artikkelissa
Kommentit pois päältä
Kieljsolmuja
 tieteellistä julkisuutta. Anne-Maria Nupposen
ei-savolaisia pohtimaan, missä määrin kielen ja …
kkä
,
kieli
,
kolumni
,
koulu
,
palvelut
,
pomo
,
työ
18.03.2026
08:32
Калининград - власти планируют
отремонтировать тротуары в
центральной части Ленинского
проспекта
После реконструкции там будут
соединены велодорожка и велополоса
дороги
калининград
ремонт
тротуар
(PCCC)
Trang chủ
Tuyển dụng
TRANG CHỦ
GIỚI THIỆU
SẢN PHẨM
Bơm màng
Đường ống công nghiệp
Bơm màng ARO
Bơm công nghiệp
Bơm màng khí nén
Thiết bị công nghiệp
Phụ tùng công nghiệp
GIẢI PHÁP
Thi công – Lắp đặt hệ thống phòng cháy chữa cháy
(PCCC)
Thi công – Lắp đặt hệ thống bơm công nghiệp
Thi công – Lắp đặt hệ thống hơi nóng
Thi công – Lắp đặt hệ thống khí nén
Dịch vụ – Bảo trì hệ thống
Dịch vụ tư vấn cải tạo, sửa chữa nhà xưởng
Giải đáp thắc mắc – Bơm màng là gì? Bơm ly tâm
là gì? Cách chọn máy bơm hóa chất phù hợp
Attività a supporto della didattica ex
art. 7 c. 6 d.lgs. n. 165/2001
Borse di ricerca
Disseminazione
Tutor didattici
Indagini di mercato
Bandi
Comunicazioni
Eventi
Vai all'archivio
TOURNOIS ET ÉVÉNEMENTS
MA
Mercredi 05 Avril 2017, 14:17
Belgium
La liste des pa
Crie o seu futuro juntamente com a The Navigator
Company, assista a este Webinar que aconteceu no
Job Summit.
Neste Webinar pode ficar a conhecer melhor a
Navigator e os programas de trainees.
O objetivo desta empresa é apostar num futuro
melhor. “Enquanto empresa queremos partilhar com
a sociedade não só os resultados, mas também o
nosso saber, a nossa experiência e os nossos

****************************************

**Directions for this task**: Give only a number: how many lines of the data hold the string "thống"?

**Your solution**: 5